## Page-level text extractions
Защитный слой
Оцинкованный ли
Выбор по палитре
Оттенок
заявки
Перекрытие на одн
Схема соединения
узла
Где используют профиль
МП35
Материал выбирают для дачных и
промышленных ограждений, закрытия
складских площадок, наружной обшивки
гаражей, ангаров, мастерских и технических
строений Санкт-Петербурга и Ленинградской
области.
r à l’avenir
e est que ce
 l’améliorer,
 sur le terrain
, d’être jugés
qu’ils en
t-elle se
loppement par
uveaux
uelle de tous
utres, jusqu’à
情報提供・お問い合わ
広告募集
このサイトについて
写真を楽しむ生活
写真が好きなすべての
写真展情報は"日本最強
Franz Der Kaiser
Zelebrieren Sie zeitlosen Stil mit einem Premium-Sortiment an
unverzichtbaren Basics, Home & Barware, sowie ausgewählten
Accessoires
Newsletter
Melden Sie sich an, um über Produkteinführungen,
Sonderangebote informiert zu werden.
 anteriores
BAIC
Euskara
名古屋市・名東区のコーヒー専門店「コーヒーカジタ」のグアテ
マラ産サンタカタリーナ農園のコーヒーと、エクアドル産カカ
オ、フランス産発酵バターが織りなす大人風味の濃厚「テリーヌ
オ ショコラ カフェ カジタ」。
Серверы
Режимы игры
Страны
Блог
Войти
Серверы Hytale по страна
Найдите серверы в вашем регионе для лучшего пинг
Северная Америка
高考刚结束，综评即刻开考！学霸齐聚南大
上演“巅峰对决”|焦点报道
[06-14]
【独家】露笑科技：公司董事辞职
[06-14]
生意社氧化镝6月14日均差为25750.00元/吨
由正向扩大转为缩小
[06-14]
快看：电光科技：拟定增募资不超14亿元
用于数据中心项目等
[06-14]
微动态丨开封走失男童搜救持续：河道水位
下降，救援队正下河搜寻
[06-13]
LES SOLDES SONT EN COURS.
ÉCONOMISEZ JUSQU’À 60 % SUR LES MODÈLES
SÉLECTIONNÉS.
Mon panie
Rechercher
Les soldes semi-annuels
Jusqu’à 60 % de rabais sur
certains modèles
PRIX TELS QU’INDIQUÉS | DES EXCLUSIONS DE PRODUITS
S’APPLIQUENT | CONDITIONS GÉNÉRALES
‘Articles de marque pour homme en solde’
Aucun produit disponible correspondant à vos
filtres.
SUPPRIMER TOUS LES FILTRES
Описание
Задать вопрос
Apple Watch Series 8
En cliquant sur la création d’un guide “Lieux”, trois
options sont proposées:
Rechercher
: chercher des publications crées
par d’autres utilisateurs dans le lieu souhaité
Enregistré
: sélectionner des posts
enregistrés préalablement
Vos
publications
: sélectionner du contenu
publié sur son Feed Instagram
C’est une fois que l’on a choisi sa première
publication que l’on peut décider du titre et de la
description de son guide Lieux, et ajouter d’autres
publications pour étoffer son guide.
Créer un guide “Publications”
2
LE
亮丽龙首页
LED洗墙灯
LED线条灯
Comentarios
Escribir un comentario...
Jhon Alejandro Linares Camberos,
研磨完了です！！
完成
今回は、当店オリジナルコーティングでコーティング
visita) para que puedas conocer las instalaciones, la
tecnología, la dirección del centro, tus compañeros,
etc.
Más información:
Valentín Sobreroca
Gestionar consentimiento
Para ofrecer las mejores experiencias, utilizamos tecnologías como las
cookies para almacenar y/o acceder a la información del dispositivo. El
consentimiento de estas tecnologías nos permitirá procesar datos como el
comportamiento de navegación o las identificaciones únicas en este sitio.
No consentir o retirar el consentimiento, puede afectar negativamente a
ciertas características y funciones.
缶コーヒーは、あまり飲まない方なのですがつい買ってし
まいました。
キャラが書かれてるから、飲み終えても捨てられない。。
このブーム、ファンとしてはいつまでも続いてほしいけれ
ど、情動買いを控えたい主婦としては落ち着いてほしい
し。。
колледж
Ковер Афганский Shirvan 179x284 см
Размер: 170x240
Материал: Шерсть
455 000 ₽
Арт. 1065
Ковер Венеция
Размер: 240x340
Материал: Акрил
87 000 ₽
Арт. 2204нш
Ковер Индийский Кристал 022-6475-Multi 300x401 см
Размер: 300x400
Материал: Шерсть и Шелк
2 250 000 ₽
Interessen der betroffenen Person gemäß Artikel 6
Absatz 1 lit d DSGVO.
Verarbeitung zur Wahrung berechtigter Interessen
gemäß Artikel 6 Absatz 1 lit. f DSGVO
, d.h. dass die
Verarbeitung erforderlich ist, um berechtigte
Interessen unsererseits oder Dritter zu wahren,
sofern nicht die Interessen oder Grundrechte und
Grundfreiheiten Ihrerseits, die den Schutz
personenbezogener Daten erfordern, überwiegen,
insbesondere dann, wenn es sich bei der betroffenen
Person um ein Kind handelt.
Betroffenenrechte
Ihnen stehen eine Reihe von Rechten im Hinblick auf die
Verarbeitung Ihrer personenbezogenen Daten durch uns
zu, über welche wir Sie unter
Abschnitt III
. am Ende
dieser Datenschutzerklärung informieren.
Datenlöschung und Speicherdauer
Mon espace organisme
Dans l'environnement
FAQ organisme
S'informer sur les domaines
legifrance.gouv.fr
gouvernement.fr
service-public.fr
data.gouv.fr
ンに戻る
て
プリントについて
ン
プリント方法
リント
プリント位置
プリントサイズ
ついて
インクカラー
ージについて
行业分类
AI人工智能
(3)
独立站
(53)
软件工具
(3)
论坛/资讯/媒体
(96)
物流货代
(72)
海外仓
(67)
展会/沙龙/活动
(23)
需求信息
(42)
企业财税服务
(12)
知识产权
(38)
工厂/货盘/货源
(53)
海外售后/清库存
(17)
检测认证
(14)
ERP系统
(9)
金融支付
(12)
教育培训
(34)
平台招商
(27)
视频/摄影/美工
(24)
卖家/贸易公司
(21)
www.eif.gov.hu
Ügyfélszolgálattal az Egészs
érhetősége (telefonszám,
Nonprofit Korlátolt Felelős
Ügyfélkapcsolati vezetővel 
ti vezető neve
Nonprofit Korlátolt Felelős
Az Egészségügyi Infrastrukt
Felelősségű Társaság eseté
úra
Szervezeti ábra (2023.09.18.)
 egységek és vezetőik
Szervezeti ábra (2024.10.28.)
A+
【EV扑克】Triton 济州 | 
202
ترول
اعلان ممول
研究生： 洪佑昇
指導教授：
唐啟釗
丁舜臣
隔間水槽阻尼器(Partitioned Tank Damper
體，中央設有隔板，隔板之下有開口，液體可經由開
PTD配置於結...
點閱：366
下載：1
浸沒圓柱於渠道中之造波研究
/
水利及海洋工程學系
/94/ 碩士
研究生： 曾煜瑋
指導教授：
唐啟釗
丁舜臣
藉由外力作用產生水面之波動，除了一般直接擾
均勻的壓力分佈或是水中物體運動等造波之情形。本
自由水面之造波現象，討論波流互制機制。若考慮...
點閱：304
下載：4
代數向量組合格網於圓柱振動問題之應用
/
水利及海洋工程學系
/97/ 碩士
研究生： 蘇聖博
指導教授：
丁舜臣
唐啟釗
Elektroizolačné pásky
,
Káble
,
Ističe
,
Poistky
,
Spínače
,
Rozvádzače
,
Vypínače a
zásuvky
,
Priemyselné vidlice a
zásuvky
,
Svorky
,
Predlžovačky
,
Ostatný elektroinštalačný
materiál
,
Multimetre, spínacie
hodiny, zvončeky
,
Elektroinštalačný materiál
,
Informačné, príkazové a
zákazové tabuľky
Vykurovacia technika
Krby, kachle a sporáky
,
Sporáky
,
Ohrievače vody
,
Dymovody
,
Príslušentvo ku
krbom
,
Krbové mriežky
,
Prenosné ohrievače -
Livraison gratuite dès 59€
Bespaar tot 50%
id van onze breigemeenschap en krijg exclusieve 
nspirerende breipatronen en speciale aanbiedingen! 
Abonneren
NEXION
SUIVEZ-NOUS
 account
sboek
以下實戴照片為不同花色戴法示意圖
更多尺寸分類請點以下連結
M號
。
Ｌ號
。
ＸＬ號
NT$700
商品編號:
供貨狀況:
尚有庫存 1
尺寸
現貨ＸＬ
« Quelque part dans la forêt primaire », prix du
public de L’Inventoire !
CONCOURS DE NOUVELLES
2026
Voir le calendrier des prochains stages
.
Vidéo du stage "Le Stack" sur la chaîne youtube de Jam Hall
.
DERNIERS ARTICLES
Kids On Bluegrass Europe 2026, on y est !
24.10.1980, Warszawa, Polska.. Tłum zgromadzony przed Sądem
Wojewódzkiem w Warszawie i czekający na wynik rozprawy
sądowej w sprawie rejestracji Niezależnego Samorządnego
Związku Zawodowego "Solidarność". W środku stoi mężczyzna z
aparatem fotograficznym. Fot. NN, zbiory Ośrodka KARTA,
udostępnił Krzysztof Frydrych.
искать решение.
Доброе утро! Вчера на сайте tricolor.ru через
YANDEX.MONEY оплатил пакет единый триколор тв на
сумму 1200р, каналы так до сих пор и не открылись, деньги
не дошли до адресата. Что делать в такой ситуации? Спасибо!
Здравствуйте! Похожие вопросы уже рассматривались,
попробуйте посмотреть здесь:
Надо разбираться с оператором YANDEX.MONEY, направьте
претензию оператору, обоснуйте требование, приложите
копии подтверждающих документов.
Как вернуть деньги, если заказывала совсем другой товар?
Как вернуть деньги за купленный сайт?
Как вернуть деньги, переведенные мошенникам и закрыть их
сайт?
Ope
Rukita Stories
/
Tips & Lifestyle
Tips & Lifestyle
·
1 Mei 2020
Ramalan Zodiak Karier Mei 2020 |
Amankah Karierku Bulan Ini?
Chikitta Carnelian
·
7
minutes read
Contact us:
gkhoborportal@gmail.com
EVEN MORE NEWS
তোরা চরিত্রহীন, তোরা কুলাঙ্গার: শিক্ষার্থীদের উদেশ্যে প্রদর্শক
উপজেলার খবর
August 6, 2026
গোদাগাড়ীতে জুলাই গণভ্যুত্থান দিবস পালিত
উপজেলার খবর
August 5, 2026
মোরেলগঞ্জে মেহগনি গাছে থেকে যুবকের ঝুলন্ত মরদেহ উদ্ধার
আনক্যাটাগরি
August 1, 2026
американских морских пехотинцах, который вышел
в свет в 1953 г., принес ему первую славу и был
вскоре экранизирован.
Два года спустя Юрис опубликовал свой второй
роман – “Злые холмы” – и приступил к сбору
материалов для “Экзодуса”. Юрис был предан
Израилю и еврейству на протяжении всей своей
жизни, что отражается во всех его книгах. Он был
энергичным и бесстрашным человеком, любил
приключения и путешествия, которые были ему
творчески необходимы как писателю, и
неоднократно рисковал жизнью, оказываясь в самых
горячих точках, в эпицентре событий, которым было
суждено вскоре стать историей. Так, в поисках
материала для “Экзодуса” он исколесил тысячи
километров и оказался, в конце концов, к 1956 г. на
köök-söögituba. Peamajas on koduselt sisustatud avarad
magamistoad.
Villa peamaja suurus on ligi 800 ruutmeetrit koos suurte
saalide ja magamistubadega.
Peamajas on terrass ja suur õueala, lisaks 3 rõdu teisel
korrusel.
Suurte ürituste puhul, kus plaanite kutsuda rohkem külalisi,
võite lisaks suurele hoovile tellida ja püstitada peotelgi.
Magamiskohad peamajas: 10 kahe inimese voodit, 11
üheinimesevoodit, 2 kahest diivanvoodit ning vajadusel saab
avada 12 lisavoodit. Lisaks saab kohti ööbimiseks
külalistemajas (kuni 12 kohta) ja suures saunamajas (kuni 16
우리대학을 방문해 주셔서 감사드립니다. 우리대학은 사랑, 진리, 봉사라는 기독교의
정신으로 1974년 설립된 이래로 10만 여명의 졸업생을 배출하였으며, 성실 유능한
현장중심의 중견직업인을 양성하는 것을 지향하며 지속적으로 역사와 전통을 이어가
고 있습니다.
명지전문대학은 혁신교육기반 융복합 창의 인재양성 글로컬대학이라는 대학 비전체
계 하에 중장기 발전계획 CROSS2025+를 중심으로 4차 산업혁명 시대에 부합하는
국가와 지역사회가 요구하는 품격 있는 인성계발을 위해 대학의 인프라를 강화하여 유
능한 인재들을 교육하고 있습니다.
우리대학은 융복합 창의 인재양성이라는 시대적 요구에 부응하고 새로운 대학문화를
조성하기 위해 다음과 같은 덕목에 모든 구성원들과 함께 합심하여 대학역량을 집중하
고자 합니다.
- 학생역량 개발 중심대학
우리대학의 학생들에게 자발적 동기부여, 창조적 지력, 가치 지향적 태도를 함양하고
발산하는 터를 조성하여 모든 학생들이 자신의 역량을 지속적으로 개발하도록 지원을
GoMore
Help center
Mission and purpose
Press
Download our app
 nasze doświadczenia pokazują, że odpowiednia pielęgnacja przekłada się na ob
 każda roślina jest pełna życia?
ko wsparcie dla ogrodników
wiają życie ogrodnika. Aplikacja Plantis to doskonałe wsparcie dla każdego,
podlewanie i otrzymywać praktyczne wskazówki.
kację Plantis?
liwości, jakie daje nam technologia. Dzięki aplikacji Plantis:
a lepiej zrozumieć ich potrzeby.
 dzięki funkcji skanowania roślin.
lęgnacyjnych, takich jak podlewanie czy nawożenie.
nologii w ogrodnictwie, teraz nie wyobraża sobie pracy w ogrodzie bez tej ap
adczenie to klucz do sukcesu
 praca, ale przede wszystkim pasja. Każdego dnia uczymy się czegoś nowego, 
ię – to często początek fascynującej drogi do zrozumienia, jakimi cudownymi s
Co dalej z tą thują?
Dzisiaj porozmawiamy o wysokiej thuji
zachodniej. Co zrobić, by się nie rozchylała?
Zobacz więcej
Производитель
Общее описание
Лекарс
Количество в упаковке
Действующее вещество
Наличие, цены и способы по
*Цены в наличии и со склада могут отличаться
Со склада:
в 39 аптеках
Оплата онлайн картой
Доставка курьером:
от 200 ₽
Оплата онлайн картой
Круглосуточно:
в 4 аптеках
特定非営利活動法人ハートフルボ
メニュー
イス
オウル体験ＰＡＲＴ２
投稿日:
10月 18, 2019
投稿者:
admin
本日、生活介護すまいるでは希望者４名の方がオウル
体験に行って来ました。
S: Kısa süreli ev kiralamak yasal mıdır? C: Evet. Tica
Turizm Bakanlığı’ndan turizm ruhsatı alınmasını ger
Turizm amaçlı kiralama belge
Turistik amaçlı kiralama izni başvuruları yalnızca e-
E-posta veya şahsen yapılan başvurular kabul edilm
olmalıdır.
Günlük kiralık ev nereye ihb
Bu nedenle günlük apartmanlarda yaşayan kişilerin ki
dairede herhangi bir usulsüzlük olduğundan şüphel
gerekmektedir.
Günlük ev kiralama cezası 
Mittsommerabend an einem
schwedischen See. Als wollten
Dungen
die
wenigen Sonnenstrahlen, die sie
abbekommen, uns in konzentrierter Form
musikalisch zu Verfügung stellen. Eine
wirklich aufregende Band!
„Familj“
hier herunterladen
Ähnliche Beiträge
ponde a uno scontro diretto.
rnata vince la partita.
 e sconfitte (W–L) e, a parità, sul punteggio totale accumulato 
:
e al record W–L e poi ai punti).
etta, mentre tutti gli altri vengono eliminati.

## EXERCISE DESCRIPTION
Return only the number of lines above in which the string "guide" occurs.

## PROBLEM SOLUTION
4